Desert Uniforms, Patches, and Insignia of the US Armed Forces is a comprehensive reference book that provides a detailed study of desert uniforms, patches, and insignia worn by the US Armed Forces in combat from Desert Storm, through Somalia, and in the campaigns of Iraq and Afghanistan.

Content

The book is a reference of desert combat uniforms, patches and insignia worn by the US Armed Forces in Desert Storm, Somalia, Iraq and Afghanistan. It covers information on US Army, Navy, Air Force, Marine Corps, and Coast Guard desert uniforms and patches. It is designed to provide a reference for veterans, historians, collectors and reenactors.

Reception

The March 2017 issue of the Military Trader Magazine stated that, "While the term 'bible' is thrown around rather loosely in our hobby 'definitive' retains its significance as an expression of honor and endorsement. I do not hesitate to say Desert Uniforms, Patches, and Insignia of the US Armed Forces by Born and Barns is the definitive volume for anyone who is collecting the shortest-lived - but some of the most distinctive uniforms in U.S. military history.  Not only is it a stand alone reference for the collectors and historian, it is also a tribute to the men and women of the US Armed Forces during this chaotic time in history."

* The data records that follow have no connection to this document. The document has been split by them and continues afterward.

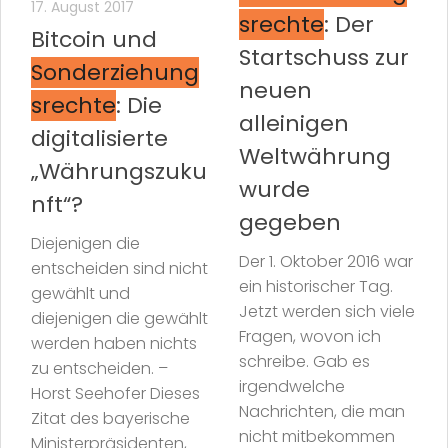
17. August 2017
srechte
: Der
Bitcoin und
Startschuss zur
Sonderziehung
neuen
srechte
: Die
alleinigen
digitalisierte
Weltwährung
„Währungszuku
wurde
nft“?
gegeben
Diejenigen die
Der 1. Oktober 2016 war
entscheiden sind nicht
ein historischer Tag.
gewählt und
Jetzt werden sich viele
diejenigen die gewählt
Fragen, wovon ich
werden haben nichts
schreibe. Gab es
zu entscheiden. –
irgendwelche
Horst Seehofer Dieses
Nachrichten, die man
Zitat des bayerische
nicht mitbekommen
Ministerpräsidenten,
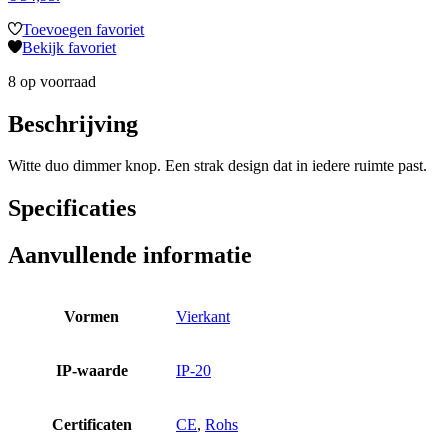
Toevoegen favoriet
Bekijk favoriet
8 op voorraad
Beschrijving
Witte duo dimmer knop. Een strak design dat in iedere ruimte past.
Specificaties
Aanvullende informatie
Vormen
Vierkant
IP-waarde
IP-20
Certificaten
CE
,
Rohs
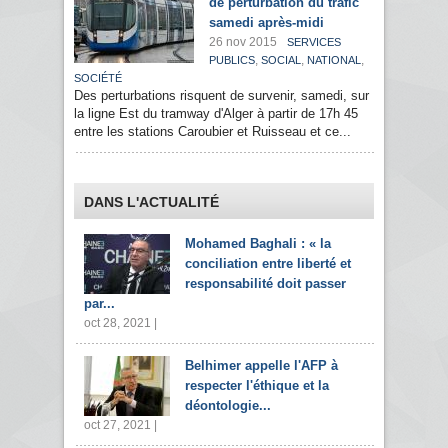
de perturbation du trafic
samedi après-midi
26 nov 2015
SERVICES
,
,
,
PUBLICS
SOCIAL
NATIONAL
SOCIÉTÉ
Des perturbations risquent de survenir, samedi, sur
la ligne Est du tramway d'Alger à partir de 17h 45
entre les stations Caroubier et Ruisseau et ce...
DANS L'ACTUALITÉ
Mohamed Baghali : « la
conciliation entre liberté et
responsabilité doit passer
par...
oct 28, 2021 |
Belhimer appelle l'AFP à
respecter l'éthique et la
déontologie...
oct 27, 2021 |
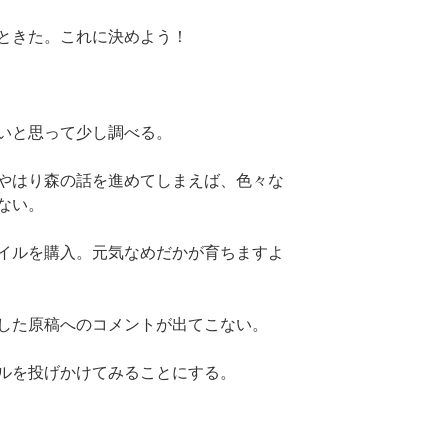
ときた。これに決めよう！
いと思って少し調べる。
やはり森の話を進めてしまえば、色々な
ない。
イルを購入。元気なめだかが育ちますよ
した原稿へのコメントが出てこない。
ルを投げかけてみることにする。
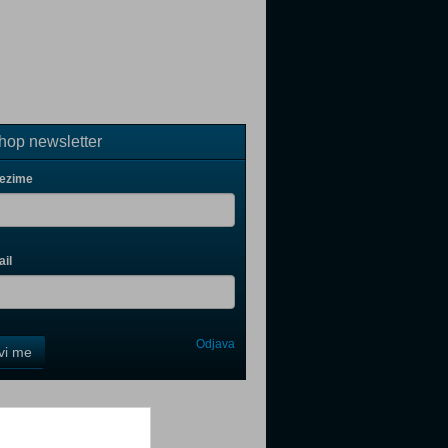
op newsletter
rezime
il
Odjava
avi me
tter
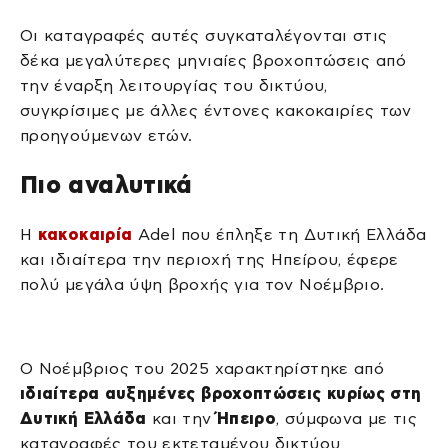
Οι καταγραφές αυτές συγκαταλέγονται στις
δέκα μεγαλύτερες μηνιαίες βροχοπτώσεις από
την έναρξη λειτουργίας του δικτύου,
συγκρίσιμες με άλλες έντονες κακοκαιρίες των
προηγούμενων ετών.
Πιο αναλυτικά
Η
κακοκαιρία
Adel που έπληξε τη Δυτική Ελλάδα
και ιδιαίτερα την περιοχή της Ηπείρου, έφερε
πολύ μεγάλα ύψη βροχής για τον Νοέμβριο.
Ο Νοέμβριος του 2025 χαρακτηρίστηκε από
ιδιαίτερα αυξημένες βροχοπτώσεις κυρίως στη
Δυτική Ελλάδα
και την
Ήπειρο
, σύμφωνα με τις
καταγραφές του εκτεταμένου δικτύου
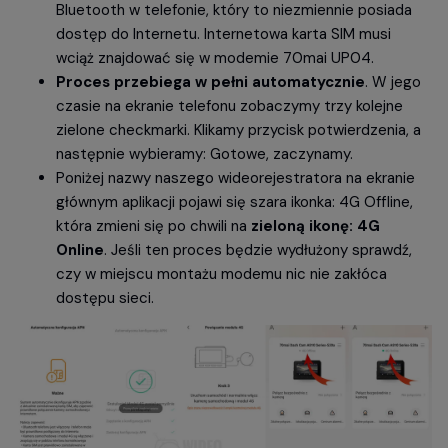
Bluetooth w telefonie, który to niezmiennie posiada
dostęp do Internetu. Internetowa karta SIM musi
wciąż znajdować się w modemie 70mai UP04.
Proces przebiega w pełni automatycznie
. W jego
czasie na ekranie telefonu zobaczymy trzy kolejne
zielone checkmarki. Klikamy przycisk potwierdzenia, a
następnie wybieramy: Gotowe, zaczynamy.
Poniżej nazwy naszego wideorejestratora na ekranie
głównym aplikacji pojawi się szara ikonka: 4G Offline,
która zmieni się po chwili na
zieloną ikonę: 4G
Online
. Jeśli ten proces będzie wydłużony sprawdź,
czy w miejscu montażu modemu nic nie zakłóca
dostępu sieci.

The Trading Post, the quarterly journal of the American Society of Military Insignia Collectors described the book as, "a roadmap of those changes that will be an invaluable guide to the collector of uniforms and insignia from this somewhat unappreciated era in our military history,  I highly recommend it to anyone with even a passing interest in collecting militaria of the last thirty years or so."  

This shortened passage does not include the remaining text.